Poroschenkos Hiobsbotschaft

Debalzewo..  Zwischen den Bauernhäusern am Südrand von Luganskoje liegen die Kämpfer des ­Freiwilligenbataillons Donbass in ­Bereitschaft. Ihre Panzerfahrzeuge wirken mager, auf einigen türmen sich Rucksäcke und Isomatten. Stämmige Männer in Khaki und Grün, einige auch in weißen ­Winteranzügen, stehen mürrisch herum. Reden will keiner.

Die ukrainischen Krieger haben ­allen Grund zu schlechter Laune. Der Feind ist dabei, das strategisch wichtige Debalzewo zu erobern, seit Tagen toben Straßenkämpfe in der Stadt; Rebellenführer Alexander Sachar­tschenko, der dort am Dienstag ­russischen Kriegsre­portern ein spektakuläres Frontinterview ­geben wollte, wurde am Bein verletzt. Aber seine Soldaten rückten gestern weiter vor, massiv unterstützt von russischen Berufs­militärs.

Wie die Kiewer Zeitung Westi ­berichtet, sind sie inzwischen von zwei Seiten ins Stadtzentrum eingedrungen. „Vor 15 Minuten haben die Krieger der russischen Welt mit ,Allach Akbar‘-Rufen die Polizeistation gestürmt“, meldet ein ­ukrainischer Frontkorrespondent sarkastisch auf Facebook. Die ­Rebellen berichten triumphierend, ukrainische Soldaten würden sich zu Hunderten ergeben. Der russische Präsident Putin vergoss ­bereits am Dienstag in Budapest Siegerhäme: „Niederlagen sind ­immer bitter. Besonders, wenn du früheren Bergarbeitern und frü­heren Traktoristen unterliegst.“

Gestern wählte der ukrainische Präsident Petro Poroschenko eine dramatische Kulisse für seine Hiobsbotschaft vom Verlust der strategisch wichtigen Stadt Debalzewo. „Heute Morgen haben Streitkräfte und Nationalgarde mit dem organisierten Abzug aus ­Debalzewo begonnen“, sagt der Staatschef mit Grabesstimme in einer Ansprache. Eiskalt ist es auf dem Rollfeld eines Flughafens in Kiew, im Hintergrund heulen die Motoren seiner Regierungsmaschine. Kurz darauf hebt die Antonow An-74 in Richtung Donbass ab. Es ist für den Staatschef ein bitterer Truppenbesuch im Krisengebiet.
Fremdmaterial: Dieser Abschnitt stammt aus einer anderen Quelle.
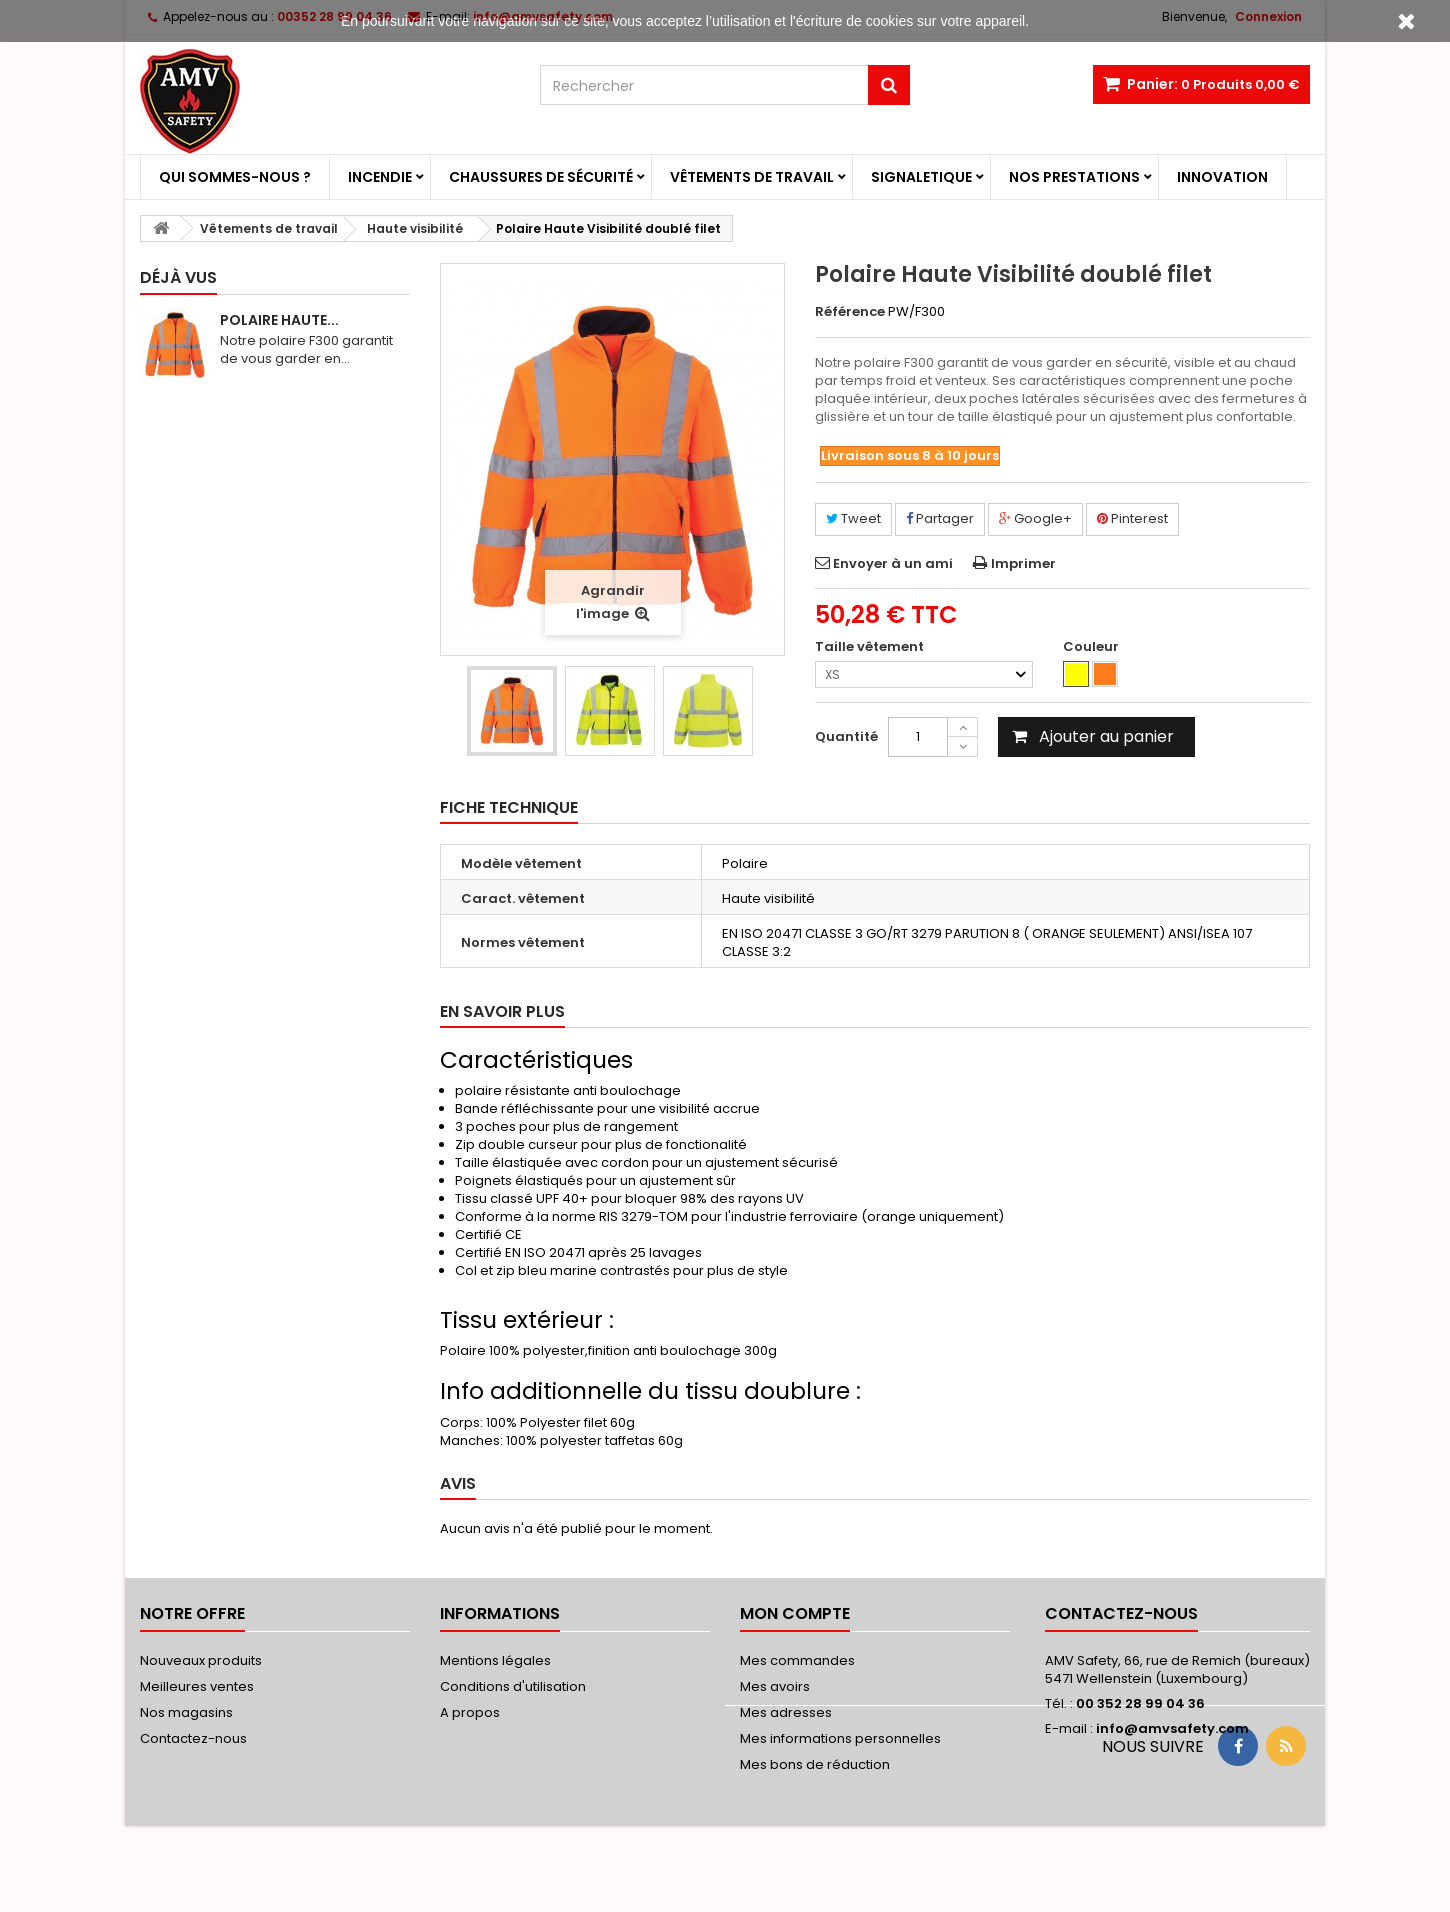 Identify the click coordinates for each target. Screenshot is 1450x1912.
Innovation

Die prorussischen Aufständischen sehen dagegen ein wichtiges Ziel erreicht. Demonstrativ hissen sie ihre Fahne über Debalzewo. Das russische Staatsfernsehen zeigt, wie Aufständische Dutzende ukrainische Soldaten abführen. Ohne Waffen stapfen die Regierungs­einheiten durch den schmutzigen Schnee, vorbei an zerschossenen Panzern und Bergen von Geschosshülsen. 5000 bis 8000 ukrainische Soldaten sollen sich in der Stadt aufhalten. Einige Einheiten haben sich in kleinen Kampf­gruppen zu Fuß zurückgezogen. Nach Angaben der Nachrichtenagentur Unian erreichten gestern 100 bis 150 von 2000 Soldaten der 128. Brigade die eigenen Linien. In der Leichenhalle von Artjomowsk trafen über 20 Särge mit bei Debalzewo gefallenen Ukrainern ein. Semen Semjontschenko, Kommandeur des Donbass-Bataillons und Parlamentsabgeordneter, gestand gestern ein, eine ukrainische Kolonne, die sich ohne Panzerbedeckung auf dem letzten freien Feldweg zurückzog, sei von feindlichen Panzern zusammengeschossen worden.

Die Ukrainer bauen derweil eine neue Verteidigungslinie auf. Seit Tagen wird hinter den Teichen und Seen bei Swetlodarsk rechts und links der Trasse von Debalzewo nach Artjomowsk geschanzt, Panzer und Geschütze graben sich in die Felder ein, davor stehen jetzt lange Reihen weißer Stahlkegel, um angreifende Kettenfahrzeuge aufzuhalten.

Die Schlacht um Debalzewo ist verloren, aber der Krieg ist noch längst nicht vorbei.